WHAT THE TASK REQUIRES: The answer must be an exact transcription of the lines below from the first through the one containing "контролируемого лица", with the pictures left out; please add nothing else.

SOURCE MATERIAL:

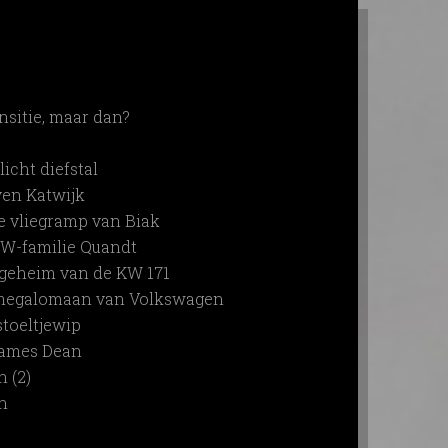
nsitie, maar dan?
icht diefstal
ven Katwijk
e vliegramp van Biak
MW-familie Quandt
 geheim van de KW 171
e megalomaan van Volkswagen
stoeltjewip
James Dean
 (2)
n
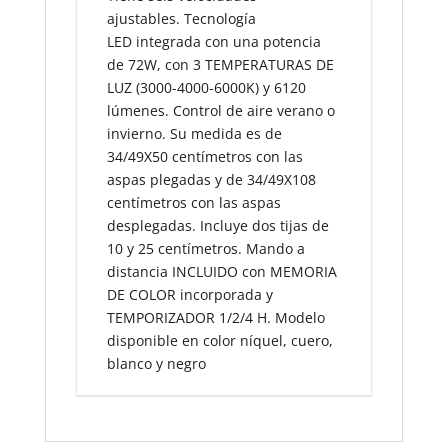
ajustables. Tecnología
LED integrada con una potencia
de 72W, con 3 TEMPERATURAS DE
LUZ (3000-4000-6000K) y 6120
lúmenes. Control de aire verano o
invierno. Su medida es de
34/49X50 centímetros con las
aspas plegadas y de 34/49X108
centímetros con las aspas
desplegadas. Incluye dos tijas de
10 y 25 centímetros. Mando a
distancia INCLUIDO con MEMORIA
DE COLOR incorporada y
TEMPORIZADOR 1/2/4 H. Modelo
disponible en color níquel, cuero,
blanco y negro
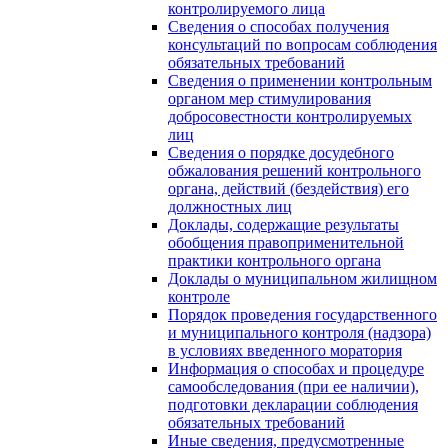
контролируемого лица
Сведения о способах получения
консультаций по вопросам соблюдения
обязательных требований
Сведения о применении контрольным
органом мер стимулирования
добросовестности контролируемых
лиц
Сведения о порядке досудебного
обжалования решений контрольного
органа, действий (бездействия) его
должностных лиц
Доклады, содержащие результаты
обобщения правоприменительной
практики контрольного органа
Доклады о муниципальном жилищном
контроле
Порядок проведения государственного
и муниципального контроля (надзора)
в условиях введенного моратория
Информация о способах и процедуре
самообследования (при ее наличии),
подготовки декларации соблюдения
обязательных требований
Иные сведения, предусмотренные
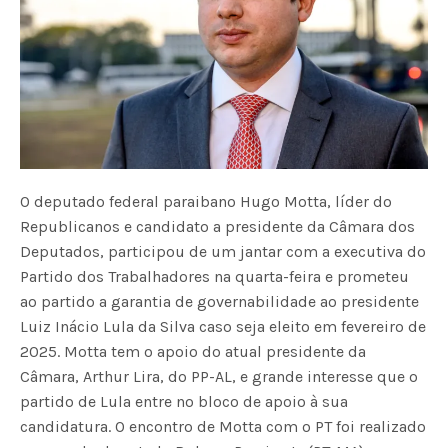
O deputado federal paraibano Hugo Motta, líder do
Republicanos e candidato a presidente da Câmara dos
Deputados, participou de um jantar com a executiva do
Partido dos Trabalhadores na quarta-feira e prometeu
ao partido a garantia de governabilidade ao presidente
Luiz Inácio Lula da Silva caso seja eleito em fevereiro de
2025. Motta tem o apoio do atual presidente da
Câmara, Arthur Lira, do PP-AL, e grande interesse que o
partido de Lula entre no bloco de apoio à sua
candidatura. O encontro de Motta com o PT foi realizado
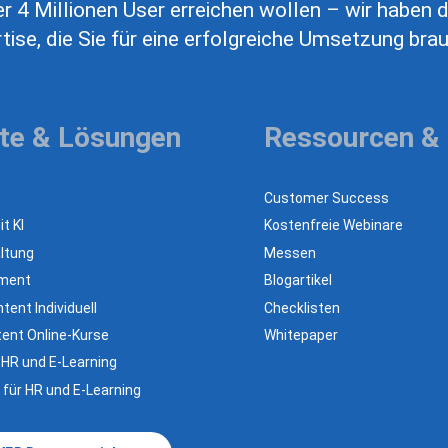
r 4 Millionen User erreichen wollen – wir haben d
tise, die Sie für eine erfolgreiche Umsetzung bra
te & Lösungen
Ressourcen &
Customer Success
t KI
Kostenfreie Webinare
ltung
Messen
ement
Blogartikel
tent Individuell
Checklisten
ent Online-Kurse
Whitepaper
 HR und E-Learning
 für HR und E-Learning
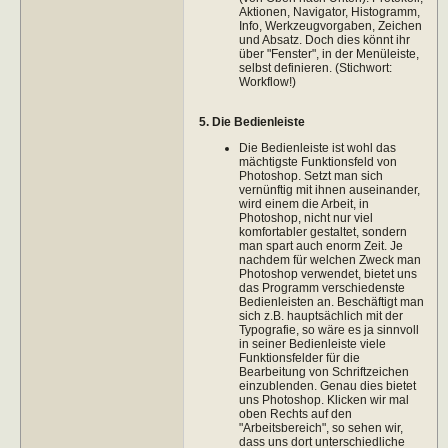
Aktionen, Navigator, Histogramm,
Info, Werkzeugvorgaben, Zeichen
und Absatz. Doch dies könnt ihr
über "Fenster", in der Menüleiste,
selbst definieren. (Stichwort:
Workflow!)
5. Die Bedienleiste
Die Bedienleiste ist wohl das
mächtigste Funktionsfeld von
Photoshop. Setzt man sich
vernünftig mit ihnen auseinander,
wird einem die Arbeit, in
Photoshop, nicht nur viel
komfortabler gestaltet, sondern
man spart auch enorm Zeit. Je
nachdem für welchen Zweck man
Photoshop verwendet, bietet uns
das Programm verschiedenste
Bedienleisten an. Beschäftigt man
sich z.B. hauptsächlich mit der
Typografie, so wäre es ja sinnvoll
in seiner Bedienleiste viele
Funktionsfelder für die
Bearbeitung von Schriftzeichen
einzublenden. Genau dies bietet
uns Photoshop. Klicken wir mal
oben Rechts auf den
"Arbeitsbereich", so sehen wir,
dass uns dort unterschiedliche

TASK ANSWER:
nsitie, maar dan?
icht diefstal
ven Katwijk
e vliegramp van Biak
MW-familie Quandt
 geheim van de KW 171
e megalomaan van Volkswagen
stoeltjewip
James Dean
 (2)
n
ajustables. Tecnología
LED integrada con una potencia
de 72W, con 3 TEMPERATURAS DE
LUZ (3000-4000-6000K) y 6120
lúmenes. Control de aire verano o
invierno. Su medida es de
34/49X50 centímetros con las
aspas plegadas y de 34/49X108
centímetros con las aspas
desplegadas. Incluye dos tijas de
10 y 25 centímetros. Mando a
distancia INCLUIDO con MEMORIA
DE COLOR incorporada y
TEMPORIZADOR 1/2/4 H. Modelo
disponible en color níquel, cuero,
blanco y negro
контролируемого лица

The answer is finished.